─── DATA FOR REVIEW
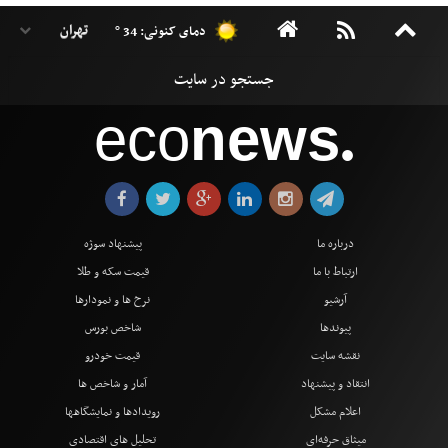
دمای کنونی: 34 °
eco
news
●
درباره ما
پیشنهاد سوژه
ارتباط با ما
قیمت سکه و طلا
آرشیو
نرخ ها و نمودارها
پیوندها
شاخص بورس
نقشه سایت
قیمت خودرو
انتقاد و پیشنهاد
آمار و شاخص ها
اعلام مشکل
رویدادها و نمایشگاهها
میثاق حرفه‌ای
تحلیل های اقتصادی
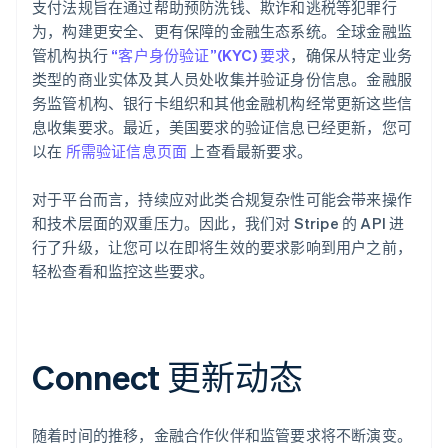
支付法规旨在通过帮助预防洗钱、欺诈和逃税等犯罪行
为，构建更安全、更有保障的金融生态系统。全球金融监
管机构执行
“客户身份验证”(KYC) 要求
，确保从特定业务
类型的商业实体及其人员处收集并验证身份信息。金融服
务监管机构、银行卡组织和其他金融机构经常更新这些信
息收集要求。最近，美国要求的验证信息已经更新，您可
以在
所需验证信息页面
上查看最新要求。
对于平台而言，持续应对此类合规复杂性可能会带来操作
和技术层面的双重压力。因此，我们对 Stripe 的 API 进
行了升级，让您可以在即将生效的要求影响到用户之前，
轻松查看和监控这些要求。
Connect 更新动态
随着时间的推移，金融合作伙伴和监管要求将不断演变。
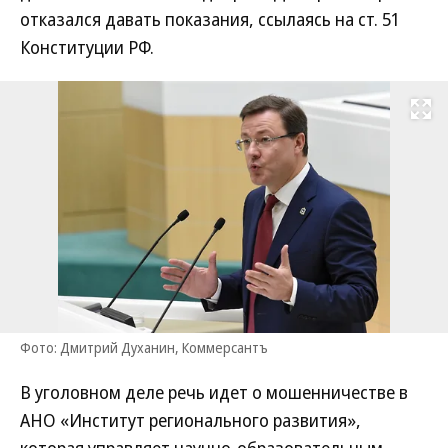
отказался давать показания, ссылаясь на ст. 51
Конституции РФ.
Развернуть на
Фото: Дмитрий Духанин, Коммерсантъ
В уголовном деле речь идет о мошенничестве в
АНО «Институт регионального развития»,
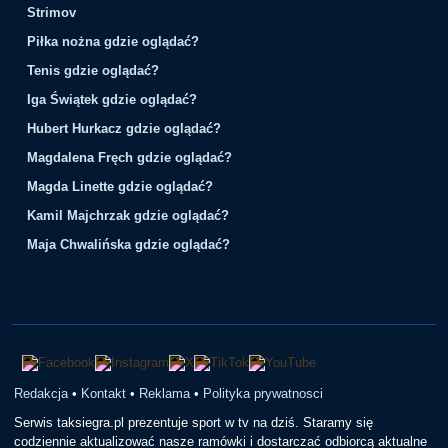
Strimov
Piłka nożna gdzie oglądać?
Tenis gdzie oglądać?
Iga Świątek gdzie oglądać?
Hubert Hurkacz gdzie oglądać?
Magdalena Fręch gdzie oglądać?
Magda Linette gdzie oglądać?
Kamil Majchrzak gdzie oglądać?
Maja Chwalińska gdzie oglądać?
Redakcja
•
Kontakt
•
Reklama
•
Polityka prywatnosci
Serwis taksiegra.pl prezentuje sport w tv na dziś. Staramy się
codziennie aktualizować nasze ramówki i dostarczać odbiorcą aktualne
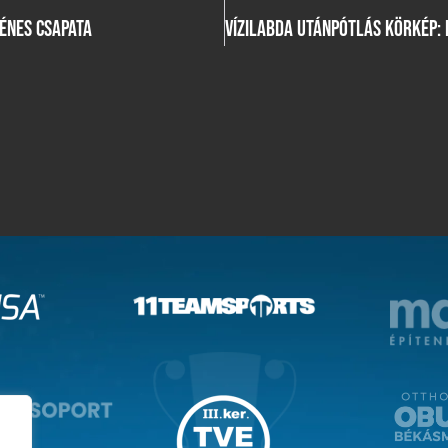
ÉNES CSAPATA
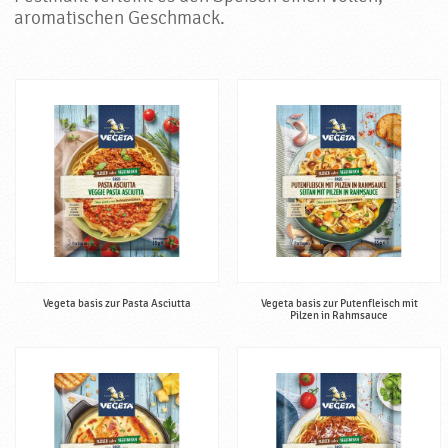
aromatischen Geschmack.
Vegeta basis zur Pasta Asciutta
Vegeta basis zur Putenfleisch mit
Pilzen in Rahmsauce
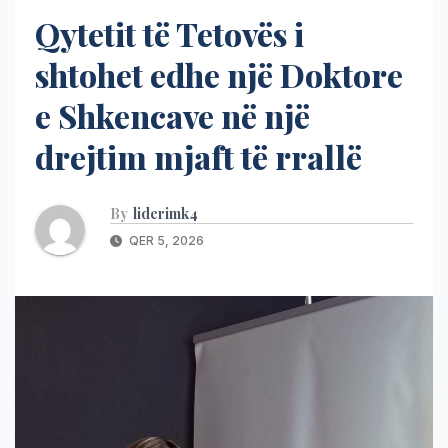
Qytetit të Tetovës i
shtohet edhe një Doktore
e Shkencave në një
drejtim mjaft të rrallë
By
liderimk4
QER 5, 2026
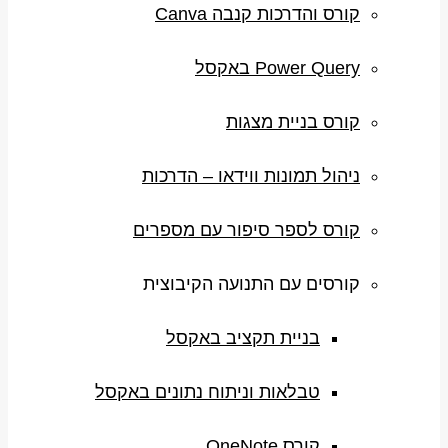
קורס והדרכות קנבה Canva
Power Query באקסל
קורס בניית מצגות
ניהול תמונות ווידאו – הדרכות
קורס לספר סיפור עם מספרים
קורסים עם התנועה הקיבוצית
בניית תקציב באקסל
טבלאות וניתוח נתונים באקסל
קורס OneNote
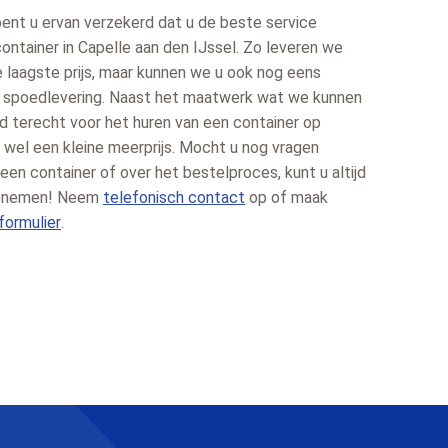
 bent u ervan verzekerd dat u de beste service
container in Capelle aan den IJssel. Zo leveren we
e laagste prijs, maar kunnen we u ook nog eens
e spoedlevering. Naast het maatwerk wat we kunnen
ard terecht voor het huren van een container op
 wel een kleine meerprijs. Mocht u nog vragen
en container of over het bestelproces, kunt u altijd
 opnemen! Neem
telefonisch contact
op of maak
formulier
.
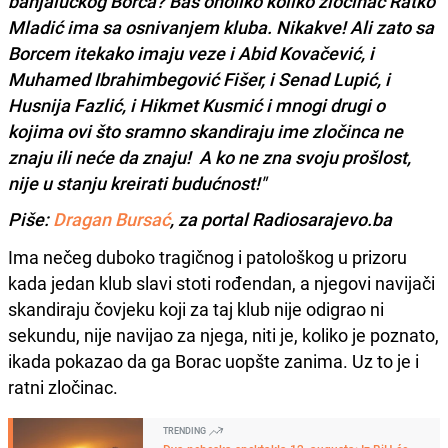
banjalučkog Borca? Baš onoliko koliko zločinac Ratko
Mladić ima sa osnivanjem kluba. Nikakve! Ali zato sa
Borcem itekako imaju veze i Abid Kovačević, i
Muhamed Ibrahimbegović Fišer, i Senad Lupić, i
Husnija Fazlić, i Hikmet Kusmić i mnogi drugi o
kojima ovi što sramno skandiraju ime zločinca ne
znaju ili neće da znaju! A ko ne zna svoju prošlost,
nije u stanju kreirati budućnost!"
Piše:
Dragan Bursać
, za portal Radiosarajevo.ba
Ima nečeg duboko tragičnog i patološkog u prizoru
kada jedan klub slavi stoti rođendan, a njegovi navijači
skandiraju čovjeku koji za taj klub nije odigrao ni
sekundu, nije navijao za njega, niti je, koliko je poznato,
ikada pokazao da ga Borac uopšte zanima. Uz to je i
ratni zločinac.
TRENDING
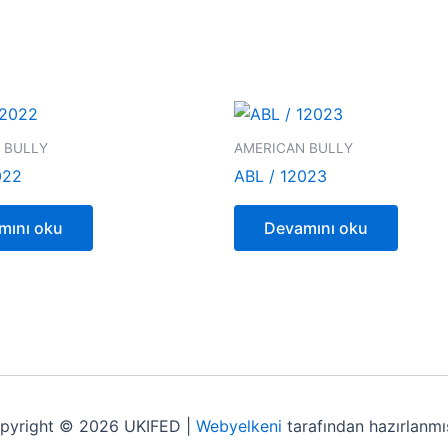
 BULLY
AMERICAN BULLY
022
ABL / 12023
mını oku
Devamını oku
pyright © 2026 UKIFED |
Webyelkeni
tarafından hazırlanmış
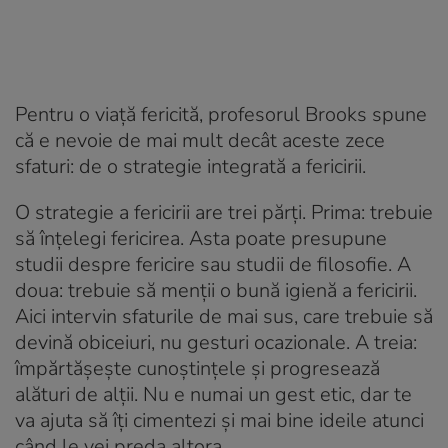
Pentru o viață fericită, profesorul Brooks spune
că e nevoie de mai mult decât aceste zece
sfaturi: de o strategie integrată a fericirii.
O strategie a fericirii are trei părți. Prima: trebuie
să înțelegi fericirea. Asta poate presupune
studii despre fericire sau studii de filosofie. A
doua: trebuie să menții o bună igienă a fericirii.
Aici intervin sfaturile de mai sus, care trebuie să
devină obiceiuri, nu gesturi ocazionale. A treia:
împărtășește cunoștințele și progresează
alături de alții. Nu e numai un gest etic, dar te
va ajuta să îți cimentezi și mai bine ideile atunci
când le vei preda altora.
──────
GOAL OF THE EXERCISE — Pull each line containing the word "container" out of the data above.

WRITTEN SOLUTION —
container in Capelle aan den IJssel. Zo leveren we
ard terecht voor het huren van een container op
en container of over het bestelproces, kunt u altijd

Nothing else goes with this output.